When Masechaba finally achieves her childhood dream of becoming a doctor, her ambition is tested as she faces the stark reality of South Africa's public healthcare system.

As she leaves her deeply religious mother and makes friends with the politically-minded Nyasha, Masechaba's eyes are opened to the rising xenophobic tension that carries echoes of apartheid.

Battling her inner demons, she must decide if she should take a stand to help her best friend, even it comes at a high personal cost.



September

 In a city that has lost its shimmer, Lindanathi and his two friends Ruan and Cecelia sell illegal pharmaceuticals while chasing their next high. Lindanathi, deeply troubled by his hand in his brother’s death, has turned his back on his family, until a message from home reminds him of a promise he made years before. When a puzzling masked man enters their lives, Lindanathi is faced with a decision: continue his life in Cape Town, or return to his family and to all he has left behind. Rendered in lyrical, bright prose and set in a not-so-new South Africa, The Reactive is a poignant, life-affirming story about secrets, memory, chemical abuse and family, and the redemption that comes from facing what haunts us most.


October

 Every time she bleeds a murderer is born. Experience the horror of Tade Thompson's The Murders of Molly Southbourne.

For as long as Molly Southbourne can remember, she's been watching herself die. Whenever she bleeds, another molly is born, identical to her in every way and intent on her destruction.

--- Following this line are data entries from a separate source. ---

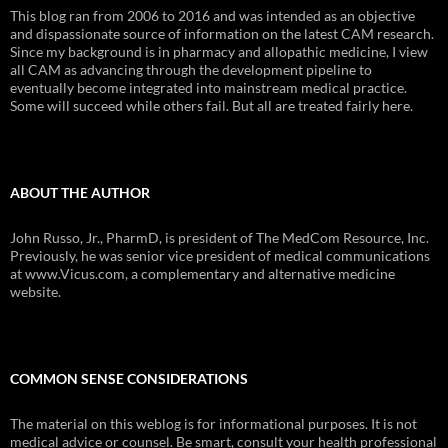
This blog ran from 2006 to 2016 and was intended as an objective
and dispassionate source of information on the latest CAM research.
Since my background is in pharmacy and allopathic medicine, I view
all CAM as advancing through the development pipeline to
eventually become integrated into mainstream medical practice.
Some will succeed while others fail. But all are treated fairly here.
ABOUT THE AUTHOR
John Russo, Jr., PharmD, is president of The MedCom Resource, Inc.
Previously, he was senior vice president of medical communications
at www.Vicus.com, a complementary and alternative medicine
website.
COMMON SENSE CONSIDERATIONS
The material on this weblog is for informational purposes. It is not
medical advice or counsel. Be smart, consult your health professional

Molly knows every way to kill herself, but she also knows that as long as she survives she'll be hunted. No matter how well she follows the rules, eventually the mollys will find her. Can Molly find a way to stop the tide of blood, or will she meet her end at the hand of a girl who looks just like her?



  

… and of course there are already a number of exciting titles that will be out in 2018. There’s Nnedi Okorafor’s The Night Masquerade (part 3 in Okorafor’s award winning Binti trilogy) and part 1 of Tomi Adeyemi’s Childrenof Blood and Bones trilogy which sees 17-year-old Zélie Adebola who has one chance to bring magic back to land of Orïsha




I was also at Africa Utopia last weekend at London South Bank Centre where Nadifa Mohamed briefly mentioned working on her third novel, which will focus on the Somali population in Wales (if I remember correctly), and Sulaiman Addonia announced he also had finished writing his second novel – which took him 9 years to write. His first novel, The Consequences of Love (which is on my ever growing to-read list) was shortlisted for the Commonwealth Writers’ Prize in 2009.